PROBLEM TO WORK ON: From the line containing "security (wazuh)" through the last line of the data, both ends included, write out every line exactly; omit the pictures.

(Collected data)
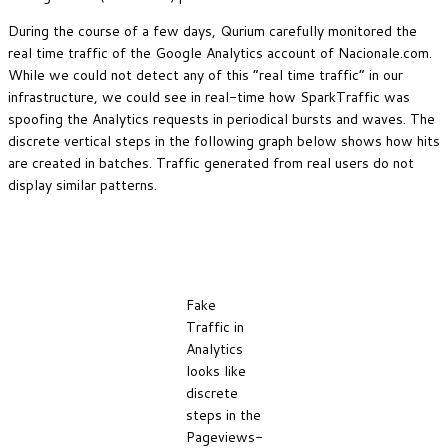
During the course of a few days, Qurium carefully monitored the
real time traffic of the Google Analytics account of Nacionale.com.
While we could not detect any of this “real time traffic” in our
infrastructure, we could see in real-time how SparkTraffic was
spoofing the Analytics requests in periodical bursts and waves. The
discrete vertical steps in the following graph below shows how hits
are created in batches. Traffic generated from real users do not
display similar patterns.
Fake
Traffic in
Analytics
looks like
discrete
steps in the
Pageviews-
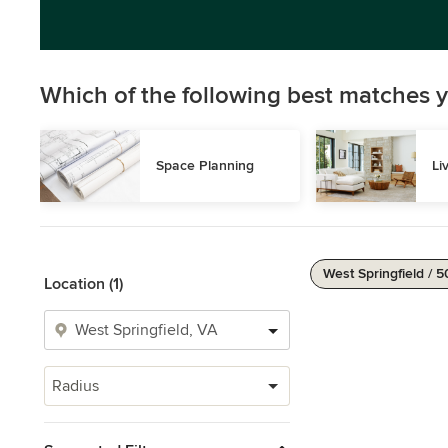
Which of the following best matches y
Space Planning
Li
West Springfield / 5
Location (1)
Radius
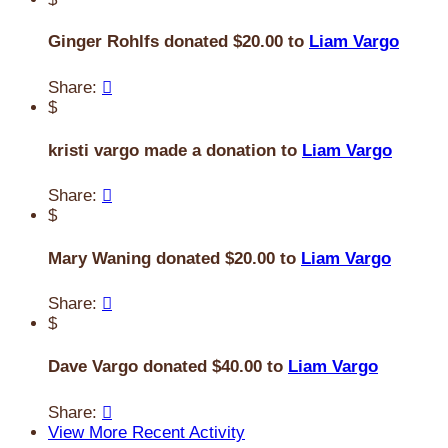
Ginger Rohlfs donated $20.00 to
Liam Vargo
Share:

$
kristi vargo made a donation to
Liam Vargo
Share:

$
Mary Waning donated $20.00 to
Liam Vargo
Share:

$
Dave Vargo donated $40.00 to
Liam Vargo
Share:

View More Recent Activity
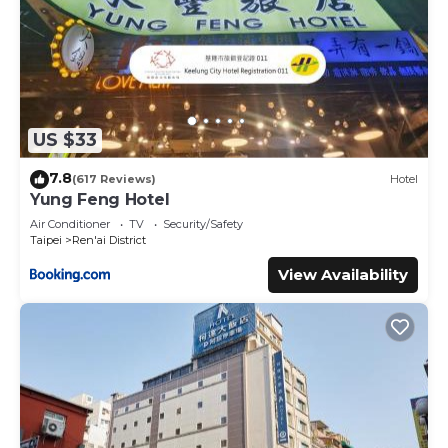
US $33
7.8
(617 Reviews)
Hotel
Yung Feng Hotel
Air Conditioner
TV
Security/Safety
Taipei
Ren'ai District
View Availability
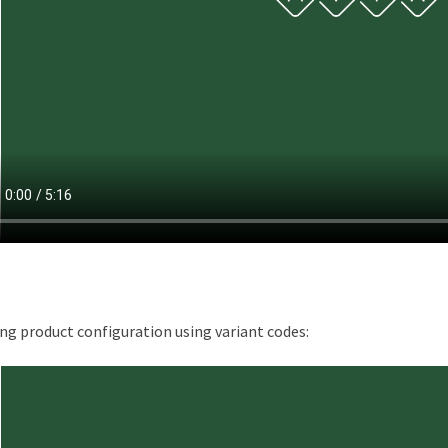
ng product configuration using variant codes:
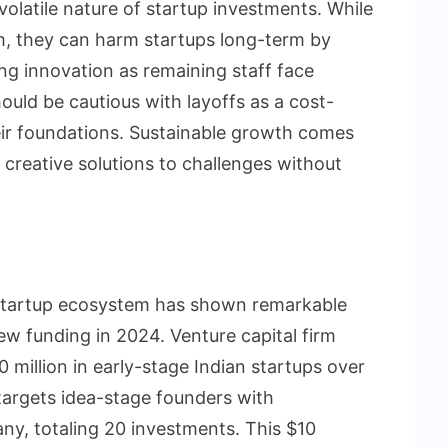
olatile nature of startup investments. While
m, they can harm startups long-term by
ing innovation as remaining staff face
hould be cautious with layoffs as a cost-
heir foundations. Sustainable growth comes
 creative solutions to challenges without
 startup ecosystem has shown remarkable
new funding in 2024. Venture capital firm
 million in early-stage Indian startups over
, targets idea-stage founders with
y, totaling 20 investments. This $10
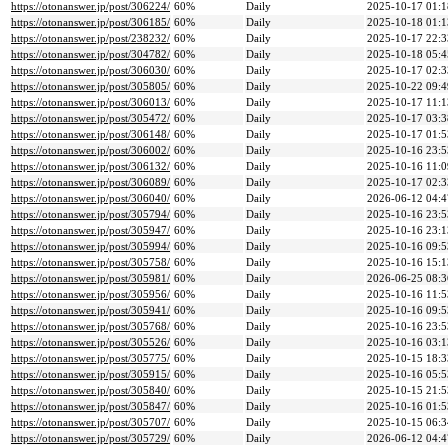
https://otonanswer.jp/post/306224/
60%
Daily
2025-10-17 01:1
https://otonanswer.jp/post/306185/
60%
Daily
2025-10-18 01:1
https://otonanswer.jp/post/238232/
60%
Daily
2025-10-17 22:3
https://otonanswer.jp/post/304782/
60%
Daily
2025-10-18 05:4
https://otonanswer.jp/post/306030/
60%
Daily
2025-10-17 02:3
https://otonanswer.jp/post/305805/
60%
Daily
2025-10-22 09:4
https://otonanswer.jp/post/306013/
60%
Daily
2025-10-17 11:1
https://otonanswer.jp/post/305472/
60%
Daily
2025-10-17 03:3
https://otonanswer.jp/post/306148/
60%
Daily
2025-10-17 01:5
https://otonanswer.jp/post/306002/
60%
Daily
2025-10-16 23:5
https://otonanswer.jp/post/306132/
60%
Daily
2025-10-16 11:0
https://otonanswer.jp/post/306089/
60%
Daily
2025-10-17 02:3
https://otonanswer.jp/post/306040/
60%
Daily
2026-06-12 04:4
https://otonanswer.jp/post/305794/
60%
Daily
2025-10-16 23:5
https://otonanswer.jp/post/305947/
60%
Daily
2025-10-16 23:1
https://otonanswer.jp/post/305994/
60%
Daily
2025-10-16 09:5
https://otonanswer.jp/post/305758/
60%
Daily
2025-10-16 15:1
https://otonanswer.jp/post/305981/
60%
Daily
2026-06-25 08:3
https://otonanswer.jp/post/305956/
60%
Daily
2025-10-16 11:5
https://otonanswer.jp/post/305941/
60%
Daily
2025-10-16 09:5
https://otonanswer.jp/post/305768/
60%
Daily
2025-10-16 23:5
https://otonanswer.jp/post/305526/
60%
Daily
2025-10-16 03:1
https://otonanswer.jp/post/305775/
60%
Daily
2025-10-15 18:3
https://otonanswer.jp/post/305915/
60%
Daily
2025-10-16 05:5
https://otonanswer.jp/post/305840/
60%
Daily
2025-10-15 21:5
https://otonanswer.jp/post/305847/
60%
Daily
2025-10-16 01:5
https://otonanswer.jp/post/305707/
60%
Daily
2025-10-15 06:3
https://otonanswer.jp/post/305729/
60%
Daily
2026-06-12 04:4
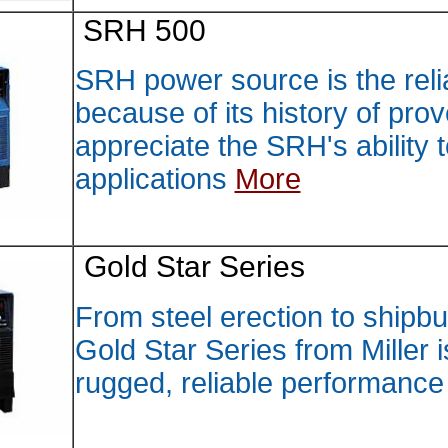
SRH 5
SRH pow
because
appreci
applica
Gold S
From st
Gold St
rugged,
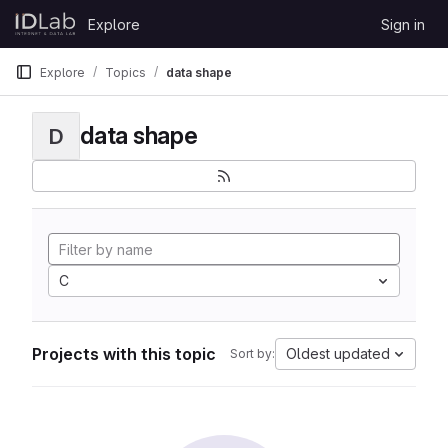
Skip to content
Explore
Sign in
GitLab
Explore
Topics
data shape
data shape
D
C
Projects with this topic
Oldest updated
Sort by:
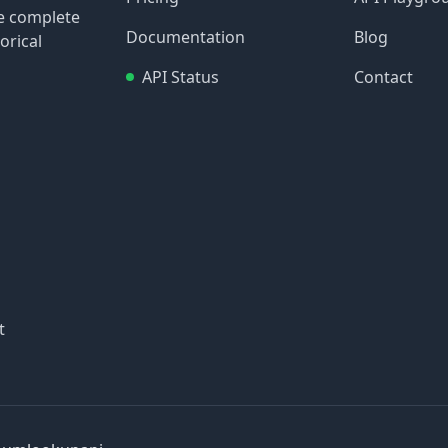
re complete
Documentation
Blog
orical
API Status
Contact
t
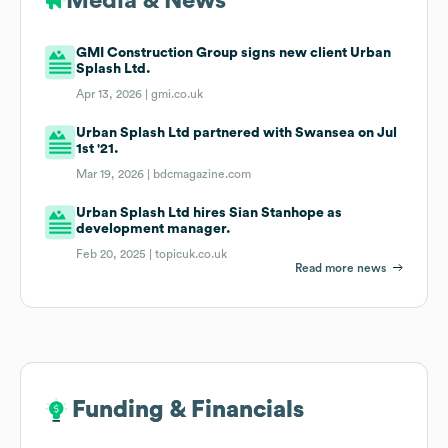
Media & News
GMI Construction Group signs new client Urban
Splash Ltd.
Apr 13, 2026 |
gmi.co.uk
Urban Splash Ltd partnered with Swansea on Jul
1st '21.
Mar 19, 2026 |
bdcmagazine.com
Urban Splash Ltd hires Sian Stanhope as
development manager.
Feb 20, 2025 |
topicuk.co.uk
Read more news
Funding & Financials
Funding & Financials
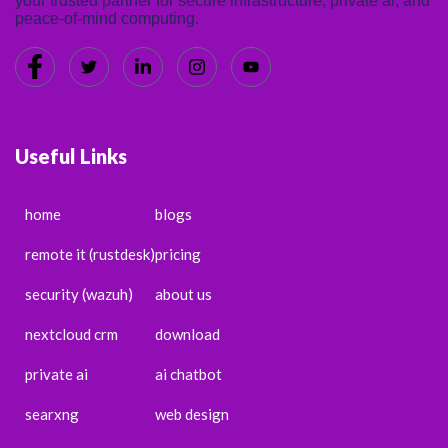
your trusted partner for secure infrastructure, private ai, and
peace-of-mind computing.
Useful Links
home
blogs
remote it (rustdesk)
pricing
security (wazuh)
about us
nextcloud crm
download
private ai
ai chatbot
searxng
web design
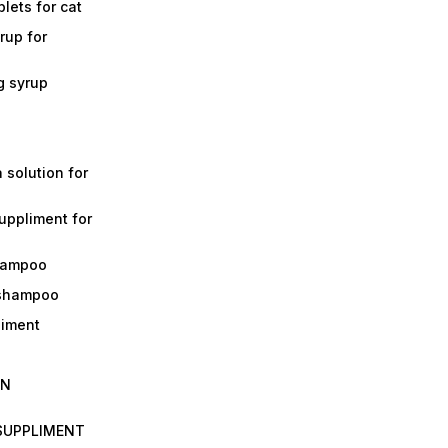
lets for cat
rup for
g syrup
a solution for
suppliment for
shampoo
 shampoo
liment
IN
 SUPPLIMENT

RESULT OF THE TASK:
security (wazuh)
about us
nextcloud crm
download
private ai
ai chatbot
searxng
web design
lets for cat
rup for
g syrup
a solution for
suppliment for
shampoo
 shampoo
liment
IN
 SUPPLIMENT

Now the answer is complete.